Para Priscila, as facilidades ao acesso da fotografia é um dos aspectos fundamentais a sua ampla utilização no campo das artes. "Hoje em dia, é uma tecnologia fácil e imediata e se dá, muitas vezes, de forma muito espontânea e sincera", diz a professora, destacando o interesse crescente pela imagem – sobretudo em uma cidade que possui tantos cursos de comunicação, cinema, artes. A fotografia pode assumir contornos amadores, segundo Priscila – que revela sua admiração pelo estranho, malfeito, imperfeito – desde que estes dialoguem com o conteúdo proposto.
Liberdade de conceitos
Instalações virtuais, intervenções urbanas, imagens, objetos sonoros, poemas, gravuras. A explosão multimídia não deve ser ignorada, segundo Petrillo, artista plástico e professor do curso de arquitetura e urbanismo do CES, sobretudo em uma cidade plural, que tem uma forte escola de artes plásticas. "E as produções locais rumam muito para a fotografia digital", completa. O artista destaca, contudo, que tal caminho não é traçado apenas pelos artistas locais, mas se enquadra em uma lógica global. Petrillo vincula sua produção à pintura, mas uma pintura contemporânea, que utiliza diferentes técnicas e suportes, a exemplo das reproduções de impressões digitais.
Para Cristofaro, uma característica que deve ser observada entre aqueles que produzem arte em Juiz de Fora é a liberdade de deslocamento de conceitos e procedimentos por diversos meios ou gêneros. Liberdade que vem de influências e referências exercidas por códigos que circulam dentro da arte contemporânea internacional nas últimas décadas. "Não vejo no cenário local a formação de uma ‘nova escola’ capaz de ser rotulada. O que temos é a ’emergência da diversidade’. Os novos artistas se inserem em um processo de dissociação das identidades ou singularidades em todos os sentidos: cultural, histórica, territorial, técnica", completa.
Outra vertente pouco valorizada e em franca expansão na cidade é, segundo Afonso Rodrigues, a arte que se desenvolve fora do chamado circuito oficial. A arte periférica, marginal, usa a cidade como suporte e, embora tenha um espaço reduzido, já realiza produções que merecem mais visibilidade, na opinião do pesquisador. "Existe gente boa trabalhando com determinadas práticas não vistas até pouco tempo como arte, como o grafite", diz. "Essa associação do grafite com marginalidade e vandalismo já não existe mais quando o assunto é a arte contemporânea." Juntam-se ainda ao grupo as produções relativas a quadrinhos, tatuagens, videogames, entre tantas outras.
Juiz de Fora tem crescido, e seus espaços de arte vem se fortalecendo, conforme avalia Priscila.
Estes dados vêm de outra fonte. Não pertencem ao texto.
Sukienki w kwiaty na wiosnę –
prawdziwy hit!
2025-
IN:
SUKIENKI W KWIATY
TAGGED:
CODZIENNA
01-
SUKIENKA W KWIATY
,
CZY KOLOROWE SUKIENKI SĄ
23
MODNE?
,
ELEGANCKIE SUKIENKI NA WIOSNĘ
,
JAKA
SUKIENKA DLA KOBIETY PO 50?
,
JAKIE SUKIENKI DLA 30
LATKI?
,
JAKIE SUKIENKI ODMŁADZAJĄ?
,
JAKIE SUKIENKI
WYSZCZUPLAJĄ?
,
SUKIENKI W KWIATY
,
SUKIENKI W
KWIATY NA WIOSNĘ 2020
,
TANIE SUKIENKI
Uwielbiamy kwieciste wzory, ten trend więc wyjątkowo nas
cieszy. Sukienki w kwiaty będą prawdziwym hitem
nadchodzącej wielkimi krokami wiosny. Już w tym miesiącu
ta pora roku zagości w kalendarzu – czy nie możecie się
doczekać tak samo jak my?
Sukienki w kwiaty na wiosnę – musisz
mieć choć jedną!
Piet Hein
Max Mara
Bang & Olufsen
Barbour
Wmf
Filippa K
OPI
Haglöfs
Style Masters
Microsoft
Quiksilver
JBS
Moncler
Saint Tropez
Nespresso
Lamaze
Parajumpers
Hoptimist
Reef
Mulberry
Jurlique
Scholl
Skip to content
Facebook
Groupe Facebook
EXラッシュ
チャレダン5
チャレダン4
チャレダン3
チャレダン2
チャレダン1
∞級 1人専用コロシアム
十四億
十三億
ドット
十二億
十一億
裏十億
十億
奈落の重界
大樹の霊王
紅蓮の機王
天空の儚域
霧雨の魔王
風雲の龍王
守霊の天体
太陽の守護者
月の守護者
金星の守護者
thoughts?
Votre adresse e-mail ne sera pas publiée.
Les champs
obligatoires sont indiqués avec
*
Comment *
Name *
As intervenções urbanas e performances nas quais dialogam diversas linguagens artísticas vão surgindo, embora falte, muitas vezes, um amadurecimento que deveria ser mais estimulado pelos órgãos oficiais. "Não basta fazer exposições nos mesmos espaços, com curadorias amadoras. Os artistas estão se formando, produzindo muita coisa interessante, mas apresentam seu trabalho, muitas vezes, em uma espaço vazio. Mais importante que formar artistas é formar o público", conclui.